# THE TASK
The word "Statistics" marks the lines you need; copy each of them from the data.

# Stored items
===============

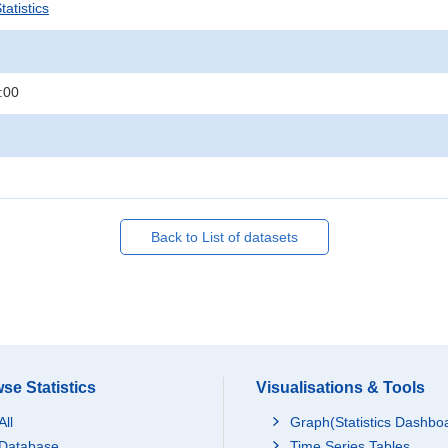
atistics
:00
Back to List of datasets
se Statistics
Visualisations & Tools
All
Graph(Statistics Dashbo
Database
Time Series Tables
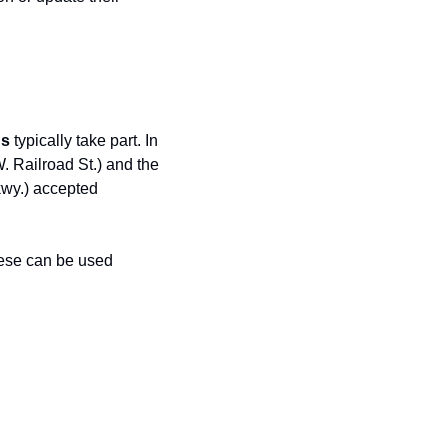
ds
 typically take part. In 
 (Wednesdays, 3–6:30 PM @ 101 W. Railroad St.) and the 
wy.) accepted 
ese can be used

===============

# COMPLETED EXERCISE
se Statistics
Graph(Statistics Dashbo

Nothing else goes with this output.